Ma qui, davanti all’entrata che si riempie di sofferenza e di odio, ecco il miracolo di Abdul Kader Karaja, professore di inglese, giacca e cravatta, capelli neri, una cinquantina d’anni, pallido. Lui vuole la pace, senza mezzi termini: «E ci sono tanti come me. Si sentono solo le voci degli estremisti, ma oggi c’è questa riunione con gli egiziani, stasera viene Abu Mazen.
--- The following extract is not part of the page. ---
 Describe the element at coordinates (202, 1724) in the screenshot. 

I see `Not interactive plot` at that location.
Tanti a Gaza, non si faccia incantare dai politici, sperano che sia un primo passo». E racconta quello che almeno fino a qualche settimana fa non si diceva: «Fra i miei studenti ci sono molti ragazzi di Hamas, ho avuto anche degli aspiranti shahid che ho cercato di convincere con tutto me stesso a non imboccare la strada del terrorismo. In alcuni casi ci sono riuscito. Ma la maggioranza dei ragazzi è semplicemente convinta che una pala di elicottero non debba più essere il confine del nostro cielo né i cingoli dei carri armati i confini della nostra terra. Hanno paura, hanno speranza: scusi, posso mandare un messaggio a Sharon? Sharon, fai qualcosa di concreto. Di concreto!!!».
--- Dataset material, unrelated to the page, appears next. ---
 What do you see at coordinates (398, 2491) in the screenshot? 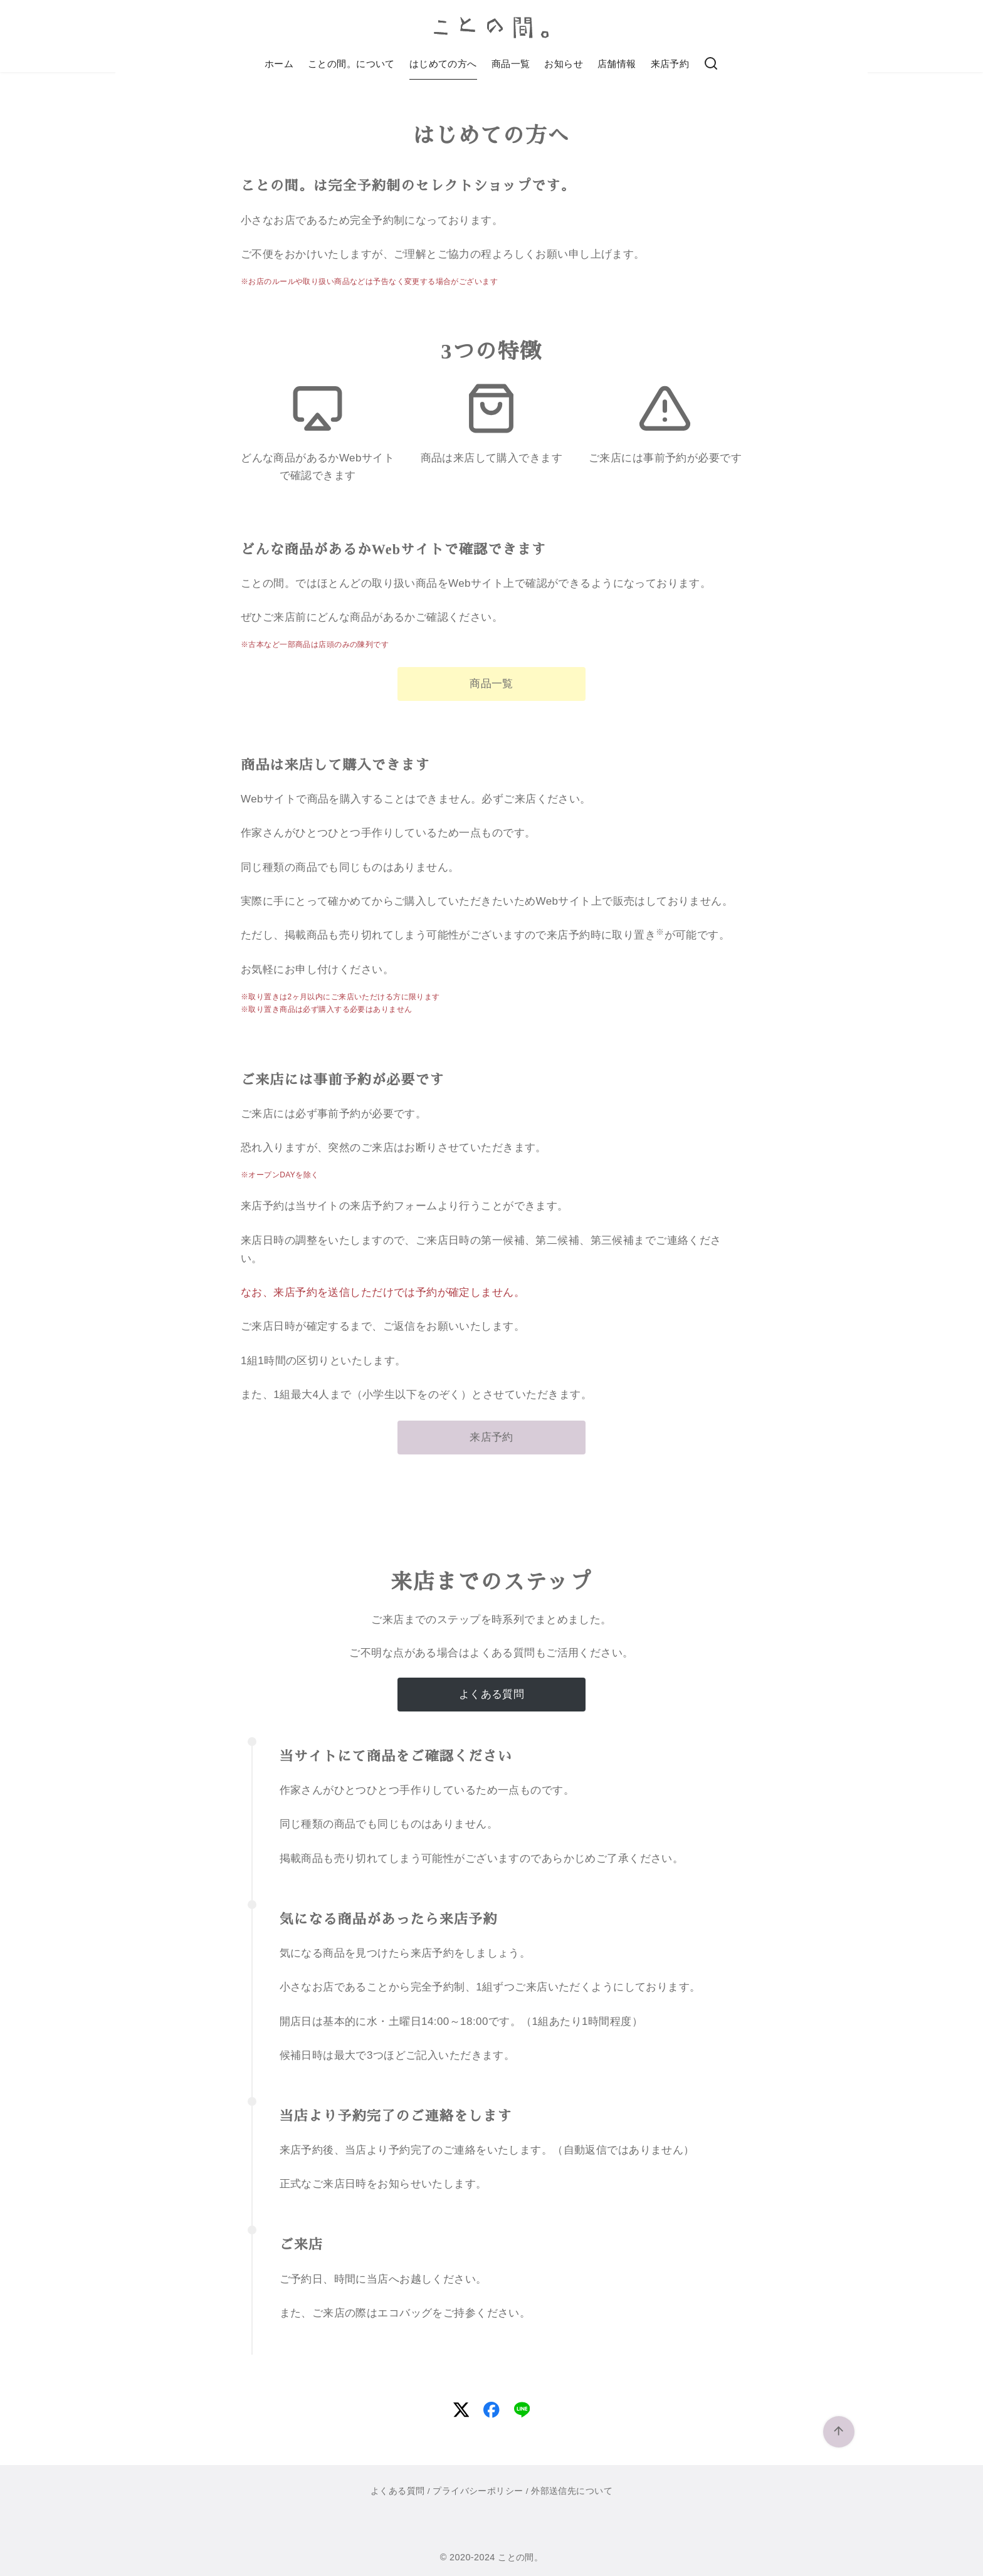 I see `よくある質問` at bounding box center [398, 2491].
Gli diciamo che abbiamo intervistato tanta gente affascinata da Hamas, che non è disposta a deporre l’arma del terrorismo. E allora il professor Karaja fa una cosa speciale: ferma senza conoscerli i ragazzi che passano e li affronta come in un OK Corral. Cosa pensano? Sono pronti a rinunciare al terrore? Hanno paura? Cosa chiedono a Sharon? E Abu Mazen? Sono pronti a accettarlo. Sorpresa: uno Shahadi, e un Miso, e un Ahmad, e un Nadem sono d’accordo col professore. A Gaza non succede tutti i giorni. E dicono: «Vogliamo muoverci per le strade in pace. Senza paura. Che i soldati escano fuori da qui, che ci diano il nostro Stato, che i governi si mettano d’accordo». Il ragazzo che odia tutti li guarda stupefatto e disgustato. Riprendiamo la strada per il il check-point, una gran massa di lavoratori torna a casa superando i controlli piuttosto rapidamente, senza code. Noi andiamo nella direzione opposta, tristi per una scena vista poco prima: un asinello con un carico troppo pesante è stramazzato fra le stanghe del carretto. Il sole di Gaza non perdona, la morte è sempre dietro l’angolo, è duro e lungo il lavoro per tenere lontano chi la ama.